Nos últimos dias uma grande e forte onda de protestos inundou nosso país. Em todas as regiões manifestações foram organizadas e contaram com o apoio de pessoas de todas as […]

Nos últimos dias uma grande e forte onda de protestos inundou nosso país. Em todas as regiões manifestações foram organizadas e contaram com o apoio de pessoas de todas as idades e classes sociais. As reivindicações foram várias: redução do valor da tarifa do transporte público, mais investimentos nas áreas da saúde, educação e segurança, o fim da corrupção e da impunidade e outras questões atreladas ao contexto onde os protestos foram realizados.

Milhares de brasileiros foram às ruas não só nos grandes centros urbanos, mas também em cidades de médio e pequeno porte. A grande maioria dos manifestantes se portou com ordem e respeito pelo patrimônio público e privado. Nas concentrações, mensagens sérias foram apresentadas com bom humor por meio de cartazes, faixas e camisetas. Porém, com profundo pesar, é preciso registrar que nem tudo foram “flores”, embora muitas tenham sido distribuídas por diversos participantes em sinal de paz. Cenas grotescas de violência foram registradas em diversas cidades.
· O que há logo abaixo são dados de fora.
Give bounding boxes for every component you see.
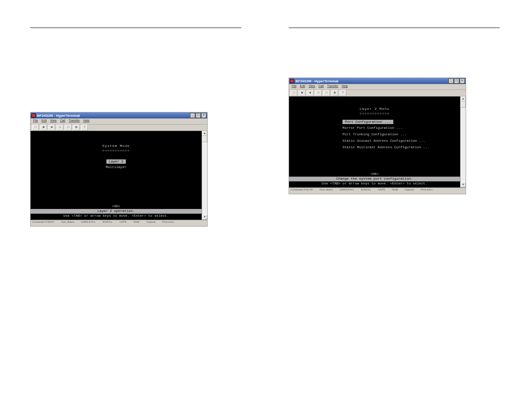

Vândalos e arruaceiros depredaram órgãos públicos e causaram sérios prejuízos a instituições privadas.

Os órgãos responsáveis pela ordem pública envidaram esforços no sentido de evitarem confrontos o que nem sempre foi possível, ocorrendo em alguns momentos excessos e nítida demonstração de despreparo para lidar com a situação.

Não sabemos quando e nem como será o fim do movimento. Não é possível afirmar com exatidão todas as consequências dos protestos, porém independente das análises e prognósticos é nosso dever orar em favor do nosso país. Creio que oramos pouco em favor de nossa nação e dos que estão investidos de autoridade.

Na primeira epístola pastoral escrita a Timóteo (I Tm 2.1-3), o apóstolo Paulo exorta: “Antes de tudo, pois, exorto que se use a prática de súplicas, orações, intercessões, ações de graças, em favor de todos os homens, em favor dos reis e de todos os que se acham investidos de autoridade, para que vivamos vida tranquila e mansa, com toda piedade e respeito. Isto é bom e aceitável diante de Deus, nosso Salvador”. É nosso dever (Confissão de Fé de Westminster – capítulo XXIII – seção IV) e privilégio interceder diante do trono da graça em favor das autoridades (independente de serem ou não: competentes, íntegras, justas, sábias e tementes a Deus).

É provável que alguém afirme que oramos muito e fazemos pouco. Creio que nosso engajamento para o enfrentamento dos problemas que assolam nossa nação poderia ser bem maior, contudo, sem jamais desprezarmos a fervente oração. Ação e oração andam juntas em todas as questões da vida – “Procurai a paz da cidade para onde vos desterrei e orai por ela ao SENHOR; porque na sua paz vós tereis paz”. (Jr 29.7).

Não negligencie a oração intercessória em favor de nosso país. Supliquemos a Deus a conversão de nosso povo a Cristo Jesus, tempos de paz, prosperidade, justiça e obediência às Escrituras.